John Hunyadi: Defender of Christendom

This is Camil Muresanu's biography of the Hungarian warlord Janos Hunyadi. Very little has been written specifically about Hunyadi (in English at least), which is surprising given his central position in the story of resistance to the Ottomans in the 15th century. Helion has a book on the stocks, but it was scheduled for autumn 2020 and hasn't been published. Even allowing for the mess that publishers schedules are in at present, this doesn't look hopeful!

Hunyadi was born around 1406 into minor nobility. His father was a household knight, although a later rumour implied he was a bastard son of King Sigismund. There is little evidence for this and precious little at all about his early life. He visited Italy with Sigismund in 1431, where he would have seen the latest military developments. He also observed the tactics of the Hussites and adopted some of their doctrine in his later armies.

His early successful actions against the advancing Ottomans in 1441-2 brought him advancement in the form of commands and land. His use of mercenaries, including Hussites, was a significant development, although funding them was a challenge in a divided Hungary. A solid infantry base around wagons and light cavalry distinguished the Hungarian army from its western counterparts. The upper nobility was less concerned about Ottoman expansion, and Hunyadi often relied on the lesser nobility and later the towns and cities to fund his campaigns. He accepted estates from the King to support his campaigns as the Treasury rarely had the resources to put effective armies into the field. 

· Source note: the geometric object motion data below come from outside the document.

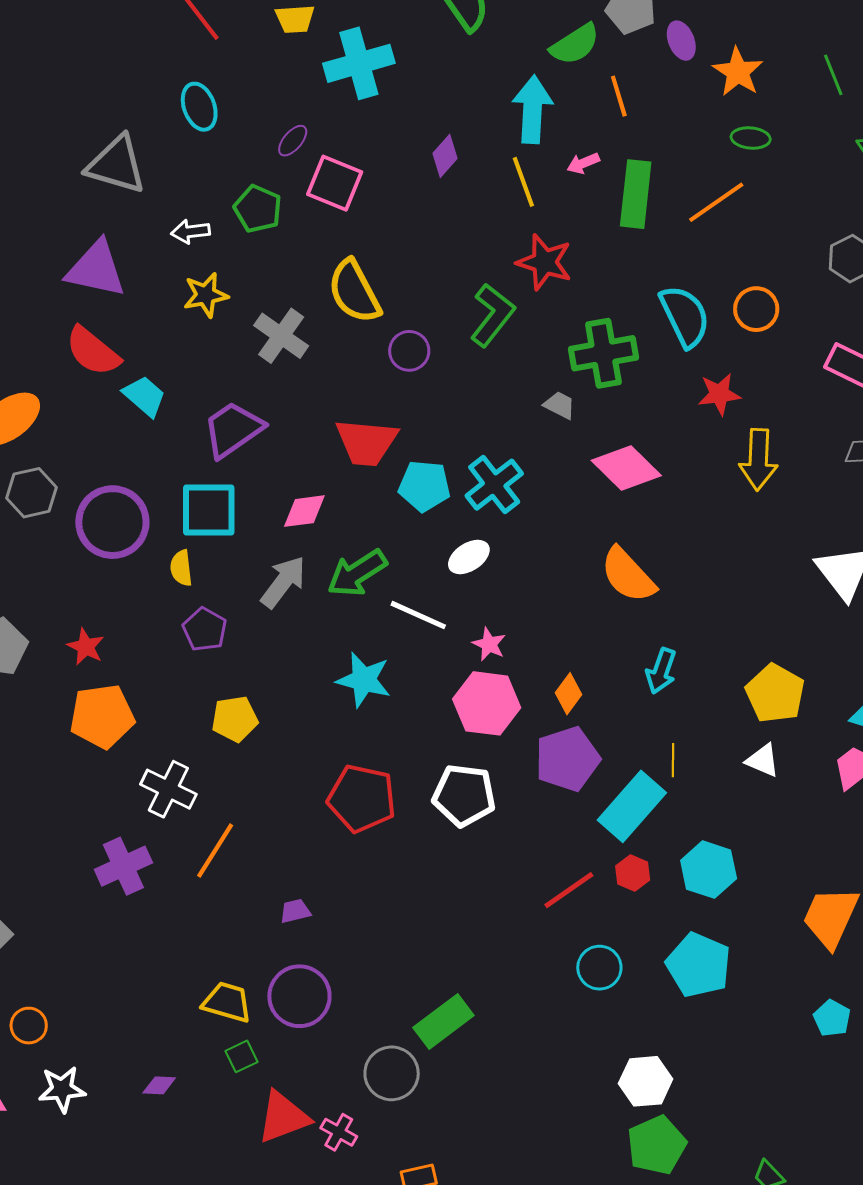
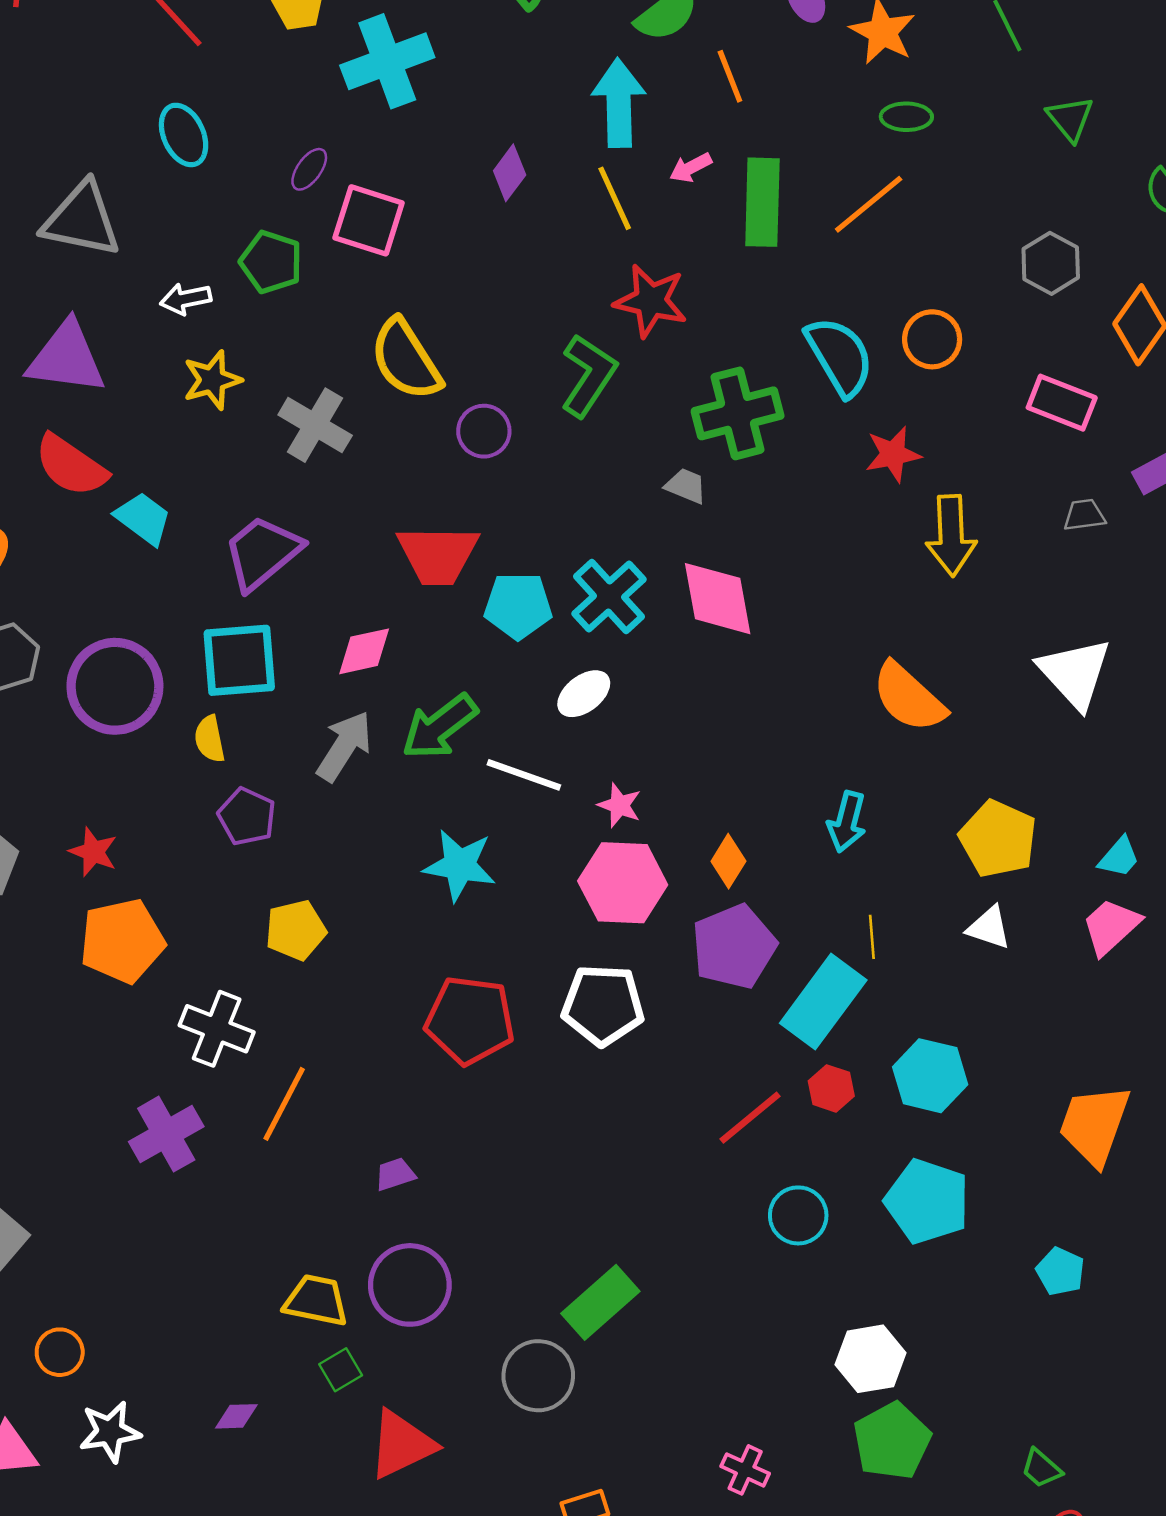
pink diamond: (626, 468) -> (718, 599), moved, turned 40
orange semicircle: (628, 575) -> (909, 697), moved
cyan pentagon: (832, 1018) -> (1060, 1271), moved
pink cross: (339, 1132) -> (745, 1470), moved

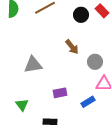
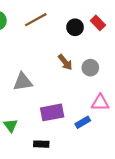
gray circle: (95, 62) -> (90, 68), moved
purple rectangle: (60, 93) -> (52, 112), size x1.5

The book covers all the well-known battles of the period, including Nis, Second Kosovo, Varna and Belgrade. What was new to me were the internal conflicts against the growing power of the Hapsburgs, particularly during his period as governor of Hungary when there was no King. The confrontation with Jiskra of Slovakia in particular. 

This book is a sympathetic, almost fawning, biography of Hunyadi in the nationalist history genre. The 'Great man' theory of history is not in fashion, although I listened to a History Extra podcast this morning with Judith Green about her new book on the Normans. She argues that medieval leaders certainly needed charisma, and Hunyadi must have had that at least. Like Hannibal, commanding a largely mercenary army certainly required leadership skills of the highest order. He was also a skilled political operator and administrator. However, his battlefield record was very mixed, a point the author brushes over. The claim that Hunyadi's actions held back the Ottomans for a century is getting a bit carried away.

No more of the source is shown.